Genome-wide association study; Imputation; GWAS quality control
A recent Genome-Wide Association Study (GWAS) of prostate cancer in a Japanese population identified five novel regions not previously discovered in other ethnicities. In this study, we attempt to replicate these five loci in a series of nested prostate cancer case-control studies of European ancestry.
We genotyped five SNPs: rs13385191 (chromosome 2p24), rs12653946 (5p15), rs1983891 (6p21), rs339331 (6p22) and rs9600079 (13q22), in 7,956 prostate cancer cases and 8,148 controls from a series of nested case-control studies within the NCI Breast and Prostate Cancer Cohort Consortium (BPC3). We tested each SNP for association with prostate cancer risk and assessed if associations differed with respect to disease severity and age of onset.
Four SNPs (rs13385191, rs12653946, rs1983891 and rs339331) were significantly associated with prostate cancer risk (p-values ranging from 0.01 to 1.1×10-5).
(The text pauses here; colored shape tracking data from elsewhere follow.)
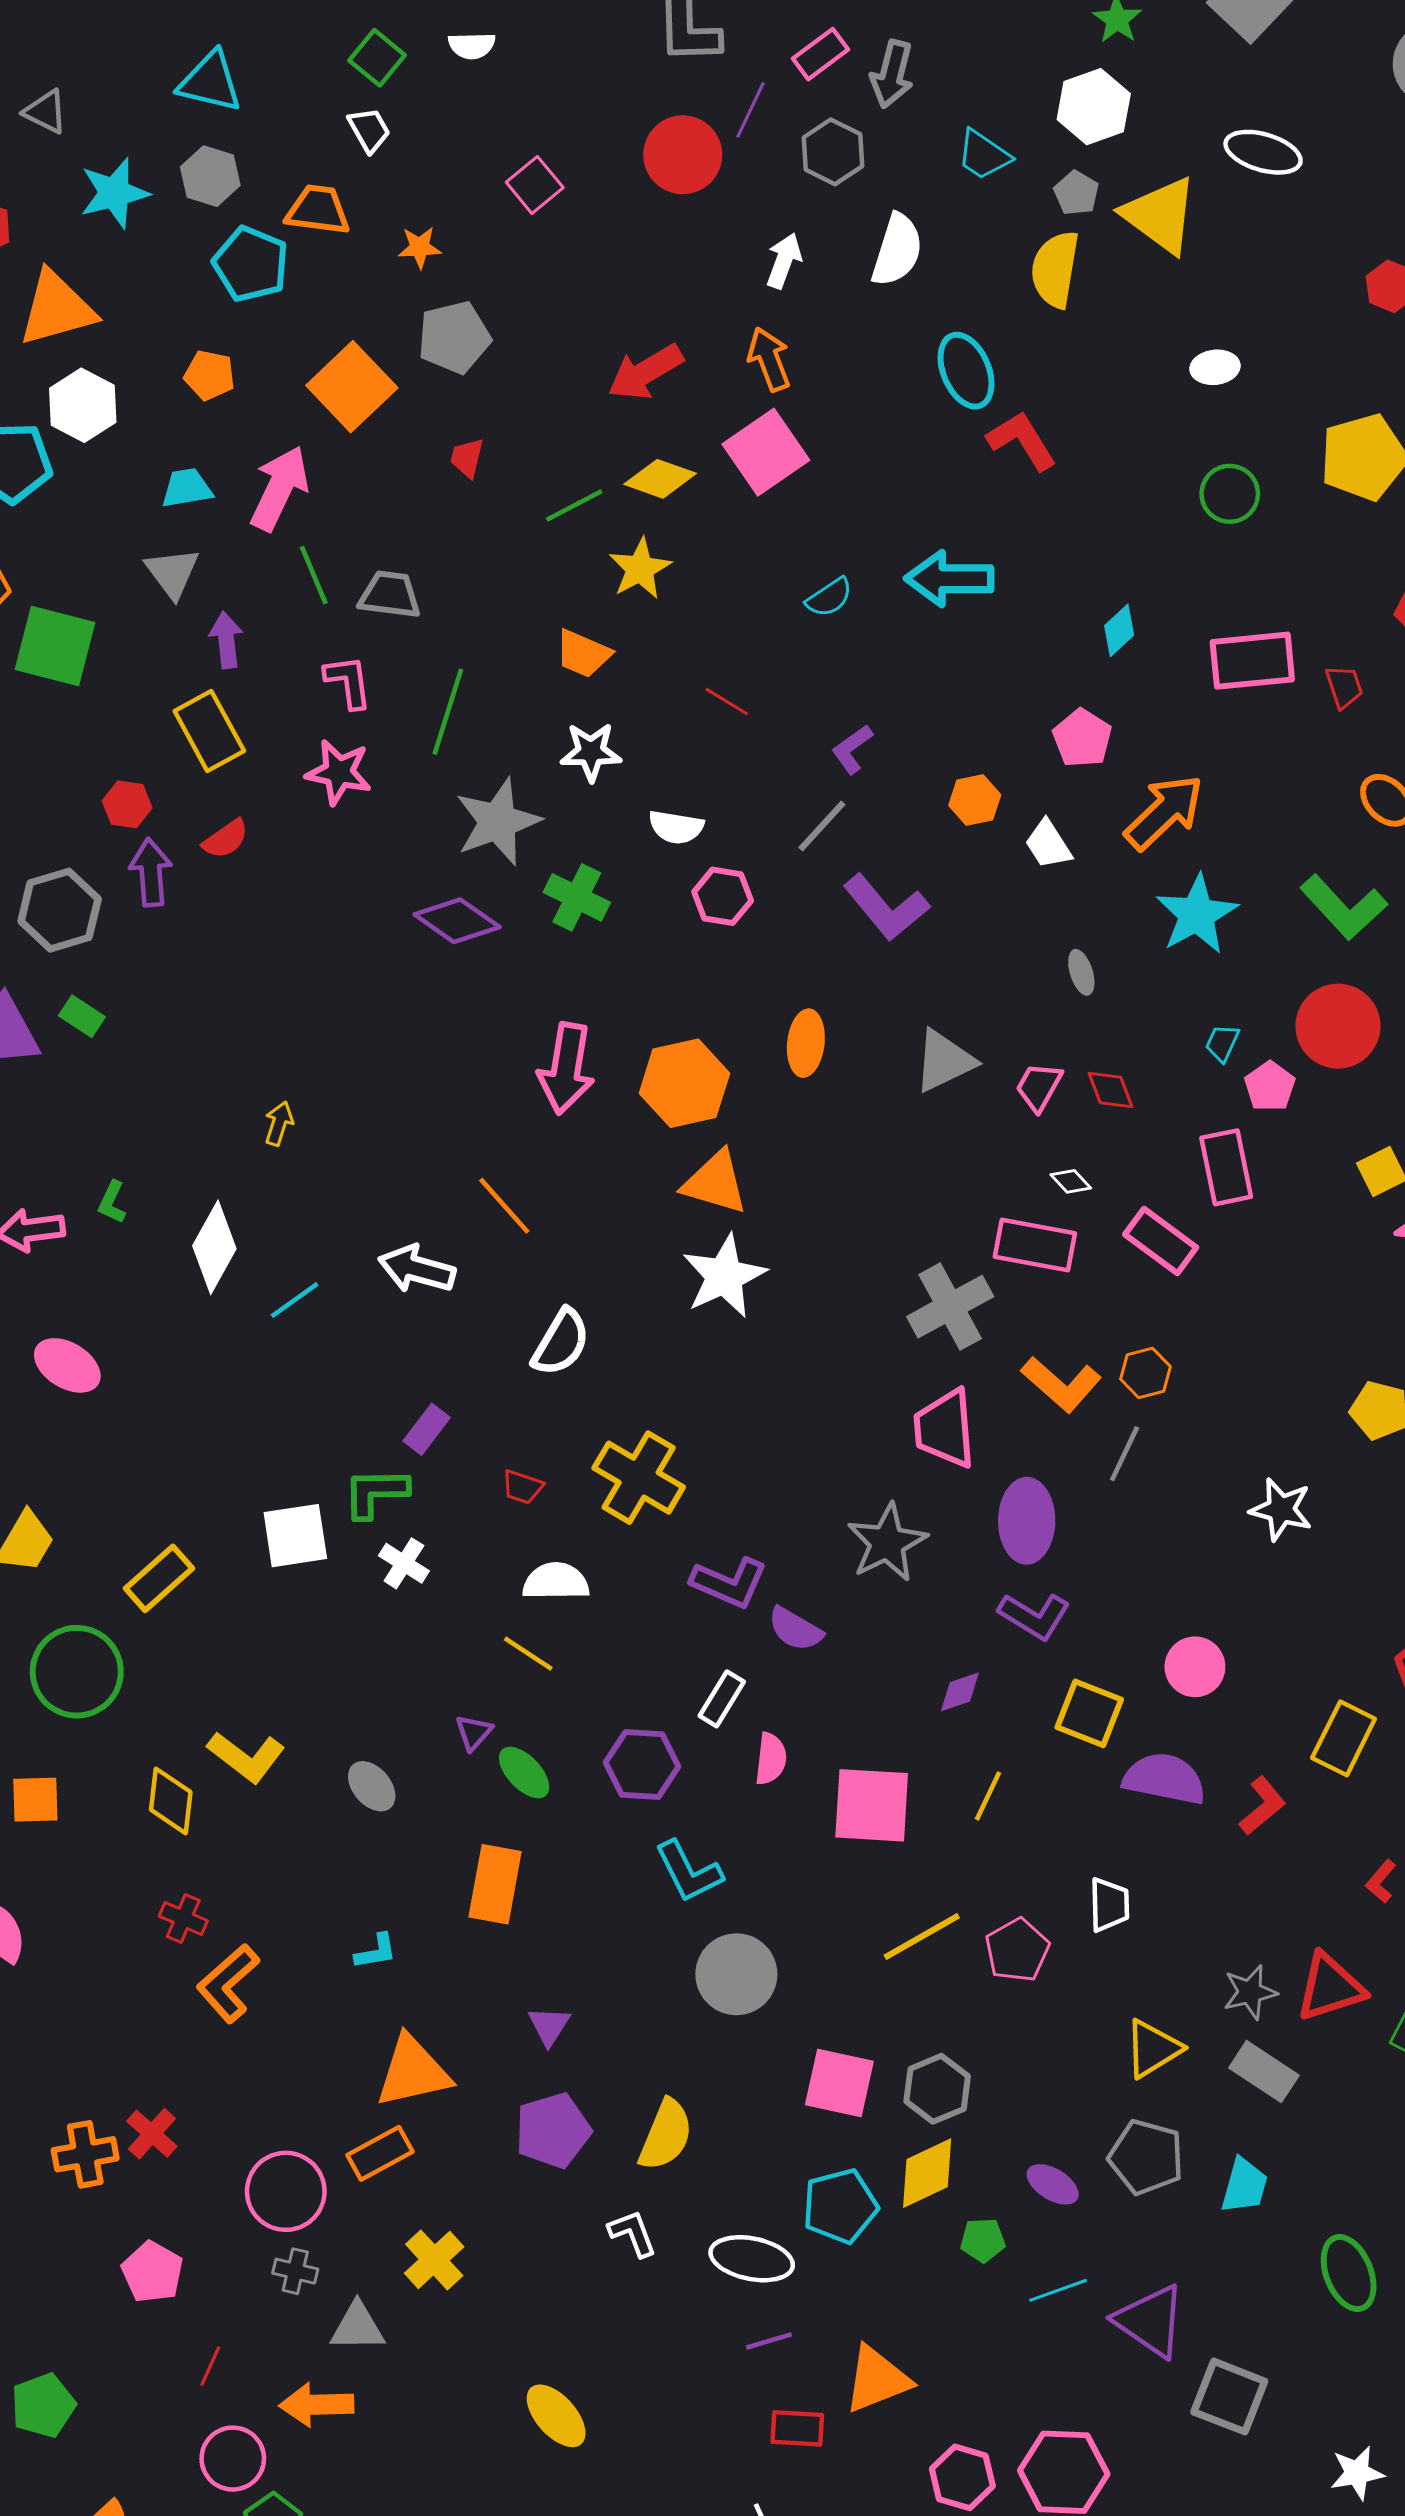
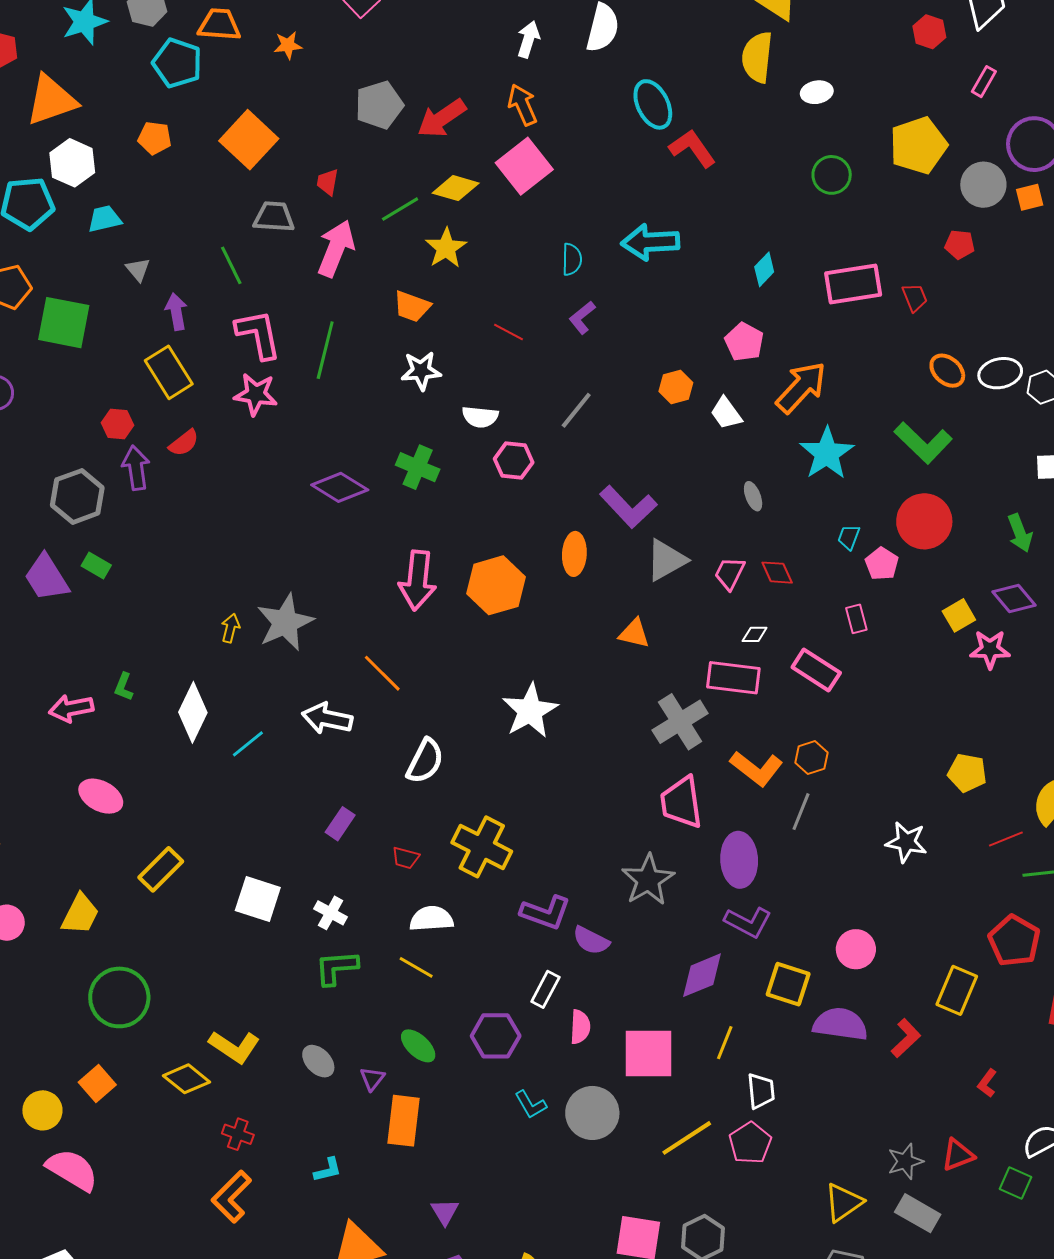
yellow semicircle: (1055, 269) -> (757, 57), moved
gray pentagon: (454, 337) -> (379, 105), moved
cyan trapezoid: (187, 488) -> (104, 219), moved
pink arrow: (279, 488) -> (336, 248), moved
gray triangle: (172, 573) -> (138, 270), size x0.7
gray trapezoid: (390, 595) -> (274, 217), moved
cyan semicircle: (829, 597) -> (572, 259), turned -52
pink L-shape: (348, 682) -> (258, 334), size x1.4
purple L-shape: (852, 749) -> (582, 317), moved
gray star: (498, 822) -> (285, 622), moved
purple L-shape: (886, 907) -> (628, 507), moved
pink rectangle: (1226, 1167) -> (856, 619), size x0.6
white diamond: (1071, 1181) -> (755, 634), turned -44
orange triangle: (715, 1183) -> (634, 633), moved, size x0.7
green L-shape: (375, 1493) -> (336, 968), moved
white square: (295, 1536) -> (258, 899), turned 30
yellow rectangle: (159, 1578) -> (161, 869), moved
purple diamond: (960, 1692) -> (702, 975), size x1.6
purple triangle: (474, 1732) -> (372, 1079), moved
orange square: (35, 1800) -> (97, 1083), turned -36
yellow diamond: (171, 1801) -> (186, 1079), turned -54
cyan L-shape: (689, 1872) -> (531, 1105), size x0.7
white trapezoid: (1109, 1905) -> (761, 1091), moved
red cross: (183, 1918) -> (238, 1134), moved
gray circle: (736, 1974) -> (592, 1113), moved
red triangle: (1330, 1987) -> (958, 1155), size x0.7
Allele frequencies and odds ratios were overall lower in our population of European descent compared to the discovery Asian population. SNP rs13385191 (C2orf43) was only associated with low-stage disease (p=0.009, case-only test). No other SNP showed association with disease severity or age of onset. We did not replicate the 13q22 SNP, rs9600079 (p=0.62).
Four SNPs associated with prostate cancer risk in an Asian population are also associated with prostate cancer risk in men of European descent.
This study illustrates the importance of evaluation of prostate cancer risk markers across ethnic groups.